In [1]:
# Python Packages for Data Science:
# A Python library is a collection of functions and methods that allow you to perform lots of actions without writing 
# any code.
# The libraries usually contain built-in modules providing different functionalities, which you can use directly.
# And there are extensive libraries, offering a broad range of facilities.
# We can divide the Python data analysis libraries into three groups:

In [2]:
# I. Scientific computing libraries:
# - Pandas: It offers data structure and tools for effective data manipulation and analysis. It provides fast access 
#           to structured data. The primary instrument of Pandas is a two-dimensional table consisting of column and row 
#           labels, which are called a DataFrame. It is designed to provide easy indexing functionality.
# - Numpy : It uses arrays for its inputs and outputs. It can be extended to objects for matrices, and with minor coding 
#           changes, developers can perform fast array processing.
# - SciPy : It includes functions for some advanced math problems like Integrals, differential equations and optimisation,
#           as well as data visualization. 

In [3]:
# II. Visualization libraries:
# Using data visualization methods is the best way to communicate with others, showing them meaningful results of analysis.
# These libraries enable you to create graphs, charts and maps.
# - Matplotlib - It is the most well-known library for data visualization. It is great for making graphs and plots. 
#                The graphs are also highly customizable.
# - Seaborn    - It is based on Matplotlib. It's very easy to generate various plots such as heat maps, time series, 
#                and violin plots.

In [6]:
# III. Algorithmic libraries:
# With Machine Learning algorithms, we're able to develop a model using our dataset, and obtain predictions.
# The algorithmic libraries tackle some machine learning tasks from basic to complex.
# - Scikit-learn : It contains tools for statistical modeling, including regression, classification, clustering and so on.
#                  This library is built on NumPy, SciPy and Matplotlib.
# - StatsModels  : It allows users to explore data, estimate statistical models, and perform statistical tests.

In [8]:
import pandas as pd

In [15]:
# Importing Data:
# Data acquisition is a process of loading and reading data into notebook from various sources.
# To read any data using Python’s pandas package, there are two important factors to consider:
# Format - It is the way data is encoded. We can usually tell different encoding schemes by looking at the ending of 
# the file name. Some common encodings are csv, json, xlsx, hdf and so forth.
# File path - It tells us where the data is stored. Usually it is stored either on the computer we are using, or online on
# the internet.

# Each row is one data point.

# In pandas, the “read_csv()” method can read in files with columns separated by commas into a pandas DataFrame.
url = "https://archive.ics.uci.edu/ml/machine-learning-databases/autos/imports-85.data" 
# The path of the file in the local system can also be given in the same way.
# The read_csv() by default assumes that our data has a header. But our data does not have one. So we specify that.
df = pd.read_csv(url, header=None)

# dataframe.head(n) shows the starting n rows of data frame.
# dataframe.tail(n) shows the bottom n rows of data frame.
df.head()

# It is always better to have column names for our data. In our case, the column names are in a separate place online. 
# https://archive.ics.uci.edu/ml/datasets/Automobile
# So, we first store the column names as a list.
headers = ["symboling","normalized-losses","make","fuel-type","aspiration", "num-of-doors","body-style",
         "drive-wheels","engine-location","wheel-base", "length","width","height","curb-weight","engine-type",
         "num-of-cylinders", "engine-size","fuel-system","bore","stroke","compression-ratio","horsepower",
         "peak-rpm","city-mpg","highway-mpg","price"]
# To set these headers as column names.
df.columns = headers
df.head() # we can now see the column names.

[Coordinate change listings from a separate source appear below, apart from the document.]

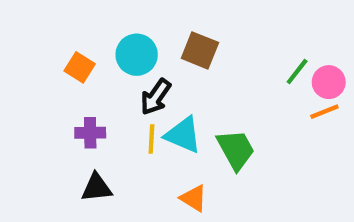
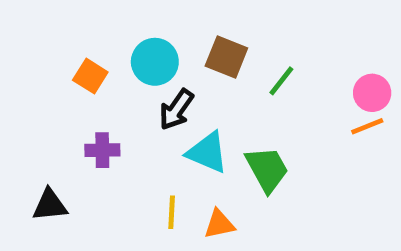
green line: (297, 72) -> (281, 81), moved
yellow line: (151, 139) -> (172, 212), moved
black triangle: (97, 188) -> (50, 205), moved
orange triangle: (194, 198) -> (219, 224), turned -44

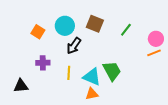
green line: (281, 81) -> (126, 30), moved
cyan triangle: (207, 153) -> (92, 77), moved
yellow line: (172, 212) -> (69, 73), moved

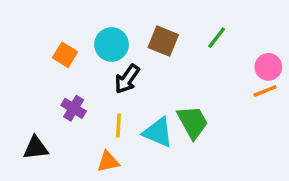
green line: (126, 30) -> (217, 38), moved
purple cross: (43, 63) -> (74, 108), turned 32
orange triangle: (92, 94) -> (108, 162), moved

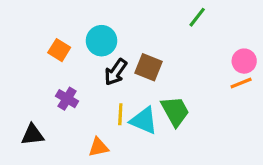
green line: (217, 38) -> (197, 17), moved
brown square: (163, 41) -> (149, 67), moved
yellow line: (118, 126) -> (120, 114), moved

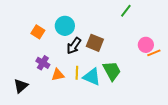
pink circle: (244, 61) -> (146, 45), moved
black triangle: (33, 135) -> (21, 86), turned -35
orange triangle: (98, 147) -> (58, 75), moved

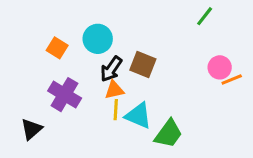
green line: (126, 11) -> (205, 16), moved
purple cross: (43, 63) -> (65, 95), size x1.5
green trapezoid: (112, 71) -> (168, 134), moved, turned 65
orange triangle: (58, 75) -> (114, 90), moved

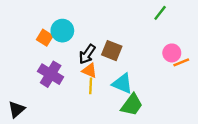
cyan circle: (98, 39) -> (62, 31), moved
orange triangle: (114, 90) -> (89, 71), turned 35
cyan triangle: (138, 116) -> (122, 84), moved
black triangle: (31, 129) -> (16, 109), moved

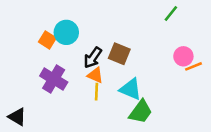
black triangle: (16, 109) -> (17, 117), turned -48

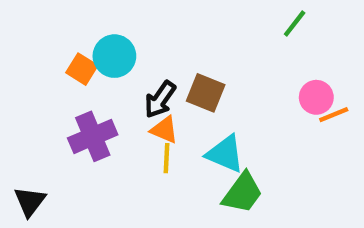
purple cross: (54, 79) -> (93, 136), turned 36
black triangle: (17, 117) -> (30, 202), turned 36

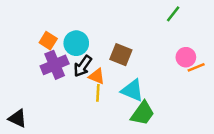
cyan circle: (114, 56) -> (76, 43), moved
black arrow: (160, 99) -> (83, 66), moved
purple cross: (93, 136) -> (55, 65), moved
black triangle: (30, 202) -> (18, 118), turned -42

Unnamed: 0,symboling,normalized-losses,make,fuel-type,aspiration,num-of-doors,body-style,drive-wheels,engine-location,wheel-base,...,engine-size,fuel-system,bore,stroke,compression-ratio,horsepower,peak-rpm,city-mpg,highway-mpg,price
0,3,?,alfa-romero,gas,std,two,convertible,rwd,front,88.6,...,130,mpfi,3.47,2.68,9.0,111,5000,21,27,13495
1,3,?,alfa-romero,gas,std,two,convertible,rwd,front,88.6,...,130,mpfi,3.47,2.68,9.0,111,5000,21,27,16500
2,1,?,alfa-romero,gas,std,two,hatchback,rwd,front,94.5,...,152,mpfi,2.68,3.47,9.0,154,5000,19,26,16500
3,2,164,audi,gas,std,four,sedan,fwd,front,99.8,...,109,mpfi,3.19,3.4,10.0,102,5500,24,30,13950
4,2,164,audi,gas,std,four,sedan,4wd,front,99.4,...,136,mpfi,3.19,3.4,8.0,115,5500,18,22,17450


In [30]:
# Exporting Data:
# We can export the pandas dataframe to a new CSV file using the ”to_csv()" method.
df.to_csv()

In [35]:
# Exploring the data:
# To explore the dataset, pandas provides us with different methods.
# Using these methods gives an overview of the dataset. And also point out potential issues, such as the wrong datatype 
# of features, which may need to be resolved later on.

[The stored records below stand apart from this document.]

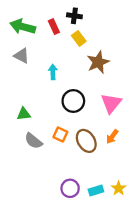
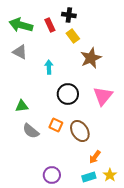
orange arrow: (112, 137) -> (95, 157), moved
purple circle: (70, 188) -> (52, 175), moved

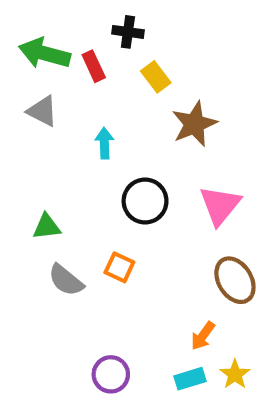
black cross: (69, 15) -> (128, 32), moved
red rectangle: (50, 25) -> (94, 66), moved
brown ellipse: (80, 131) -> (235, 280), moved

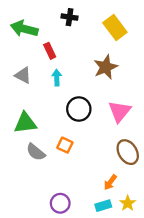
red rectangle: (94, 66) -> (50, 51), moved
yellow rectangle: (156, 77) -> (115, 28), moved, size x1.5
gray triangle: (42, 111) -> (23, 75), moved
green triangle: (47, 227) -> (25, 123), size x1.5

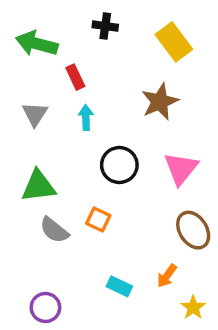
gray triangle: (23, 75) -> (35, 114), turned 36
purple circle: (60, 203) -> (45, 307), moved
cyan rectangle: (103, 206) -> (119, 286), moved, turned 42

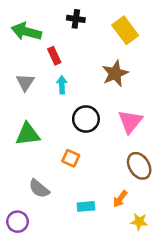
gray semicircle: (54, 230) -> (39, 189), moved
cyan rectangle: (119, 286) -> (86, 206), turned -30
purple circle: (45, 307) -> (18, 222), moved
yellow star: (193, 307) -> (139, 222), turned -30

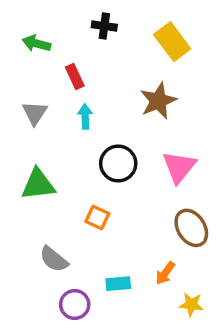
green arrow: (26, 32) -> (36, 43), size x0.7
purple circle: (18, 222) -> (75, 304), moved

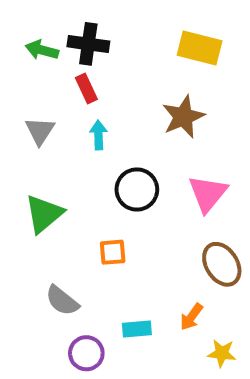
black cross: (104, 26) -> (88, 44), moved, size x1.4
yellow rectangle: (172, 42) -> (200, 48), turned -39
green triangle: (38, 184) -> (44, 214), turned -33
orange square: (97, 217) -> (113, 252), turned -30

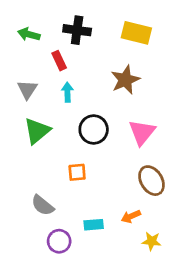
black cross: (88, 44) -> (77, 30), moved
green triangle: (44, 214) -> (37, 131), moved
orange arrow: (191, 317) -> (131, 216), turned 30

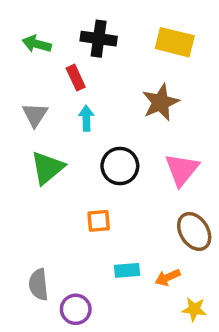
gray semicircle: (43, 205) -> (39, 285), moved, turned 45
cyan rectangle: (94, 225) -> (127, 270), moved

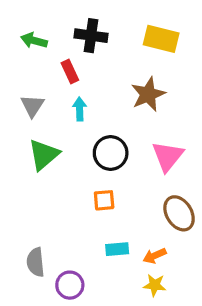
orange square: (99, 221) -> (104, 200), moved
yellow star: (194, 309) -> (155, 285), moved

# Data has a variety of types. The main types stored in Pandas objects are object, float, int, and datetime.
# The datatype names are somewhat different from those in native Python.
# +---------------+--------------------+--------------------+
# |  Pandas Type  | Native Python type |     Description    |
# +---------------+--------------------+--------------------+
# |     Object    |       String       |  number and string |
# +---------------+--------------------+--------------------+
# |     int64     |      Falseint      | numeric characters |
# +---------------+--------------------+--------------------+
# |    float64    |        float       | Numeric characters |
# |               |                    |    with decimals   |
# +---------------+--------------------+--------------------+
# |  datetime64,  |         N/A        |      time data     |
# | timedelta[ns] |                    |                    |
# +---------------+--------------------+--------------------+

# There are two reasons to check data types in a datase:
#     > Pandas automatically assigns types based on the encoding it detects from the original data table.
#     For a number of reasons, this assignment may be incorrect.
#     > It allows an experienced data scientist to see which Python functions can be applied to a specific column.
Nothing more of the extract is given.